For transfer, we could probably do multi-stage transfer and chunk all <compound>-tagged words. The second stage does the actual transfer stuff (moving things around, concordance), using these chunks and thus ignoring any <compound>-tagged words. So we can probably get by without changing the transfer module.

Another option would be to send it to CG as ^språksivilisert/språk<n><compound><nt><pl><ind>+sivilisere<vblex><pp>/språk<n><compound><nt><sg><ind>+sivilisere<vblex><pp>/språk<n><compound><nt><pl><ind>+sivilisere<adj><pp><nt><sg><ind>/...$ And then change apertium-pretransfer to not put a space where + is. Alternatively we could just make a new symbol, .e.g = or & to take the place of + that pretransfer just splits without inserting a space. - Francis Tyers 11:06, 16 September 2009 (UTC)

Disambiguating between compound types

Some heuristics given by Johannesen & Hauglin:

  • Compounds are always binary – they contain two members only (apart from possible epenthetic phones).
  • Choose the analysis (or analyses) with the fewest compound members
  • Lexical compounding is preferable to compounding with epenthetic phones.
    • Note: the first part is always just a stem. We don't have "cars.sick", only "car.sick", etc. (Well, that's what they say, but then there's "savnet.melding" ("missing.message") where the first part is inflected)
  • Epenthetic -s- is preferred to lexical compounding when the -s- can be ambiguous between epenthetic use and the first letter of a verbal last member.
    • First-longest-match gets in the way of this...
  • Epenthetic -s- can only follow noun stems.
    • Sounds like a job for CG.
  • Epenthetic -s- is preferred to lexical compounding when the first member is itself a compound.
    • but that would involve marking lots of words in monodix... (unless we want to do multistem compounding, which we probably don't). Most likely handled by longest-match left-to-right, though
  • Epenthetic -s- cannot follow epenthetic -e- and vice versa.
    • This could be hardcoded into a decompounder, since if a language allows something that looks like two epenthetics, you just add that as another epenthetic in your language-specific list.
  • If two analyses have the same number of members and there is no epenthesis involved, choose the one, if any, that is a noun.
    • We can't do this, can we? That'd involve sending not only all analyses of the first longest matches, but all possible analyses into some compound disambiguation.
  • If two analyses are equal with respect to epenthesis and part of speech, and one has a first member that is itself a compound, then choose that one.
    • Most likely handled by longest-match left-to-right.
  • If the first member is unknown, choose the analysis with the longest last member.
    • Not handled by longest-match left-to-right? Or?

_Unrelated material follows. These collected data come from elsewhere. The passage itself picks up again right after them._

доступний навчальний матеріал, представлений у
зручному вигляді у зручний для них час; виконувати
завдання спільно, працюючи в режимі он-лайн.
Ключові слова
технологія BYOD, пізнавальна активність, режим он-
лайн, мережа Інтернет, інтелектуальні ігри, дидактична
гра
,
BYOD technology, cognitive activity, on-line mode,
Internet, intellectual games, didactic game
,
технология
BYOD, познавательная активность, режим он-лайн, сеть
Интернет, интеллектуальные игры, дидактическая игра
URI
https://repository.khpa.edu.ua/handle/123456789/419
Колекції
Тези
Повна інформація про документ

Stuff we most likely won't do:

  • Epenthetic -e- can only be attached to a stem that is monosyllabic. This does not mean that epenthetic -e- must always make up the second syllable in a word, however. Other possible stems can be prior to the stem preceding the -e-, if they do not form a compound with that stem.
  • Epenthetic -s- cannot occur after a sibilant or a final consonant sequence containing a sibilant except when the consonant sequence belongs to a compound.

Some compound stats

[1] gives a list of compounds, POS-tagged on both members and classified by epenthesis type etc. Of ~25000 compounds: ~10000 had epenthesis, 954 had an adjective as one member (about 50/50 on first and last), 327 had a verb as one member (again 50/50).

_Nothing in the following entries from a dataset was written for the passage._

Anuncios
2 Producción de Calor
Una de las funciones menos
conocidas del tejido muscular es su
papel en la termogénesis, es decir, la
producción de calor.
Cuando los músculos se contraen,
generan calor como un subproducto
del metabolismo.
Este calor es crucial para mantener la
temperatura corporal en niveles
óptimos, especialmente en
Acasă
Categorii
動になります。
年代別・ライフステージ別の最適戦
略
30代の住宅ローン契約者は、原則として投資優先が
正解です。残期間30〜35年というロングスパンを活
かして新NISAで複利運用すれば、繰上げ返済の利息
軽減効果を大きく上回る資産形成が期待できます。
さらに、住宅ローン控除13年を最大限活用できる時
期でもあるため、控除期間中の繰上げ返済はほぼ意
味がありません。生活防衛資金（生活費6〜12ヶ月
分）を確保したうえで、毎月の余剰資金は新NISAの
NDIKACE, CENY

Of the 15904 non-epenthetic compounds, 674 were analysed by apertium-nn-nb. When putting nouns, adjectives and verbs into an "inconditional" section, 15889 were analysed, although many of these analyses were of course wrong. Of the 15889 naïvely decompounded analyses of non-epenthetic compounds, only 5369 were analysed as two words, so we definitely need to restrict decompounding to two-word analyses (with possible epenthetics). (After using only nouns, and removing single letters, this figure went up to 7512.)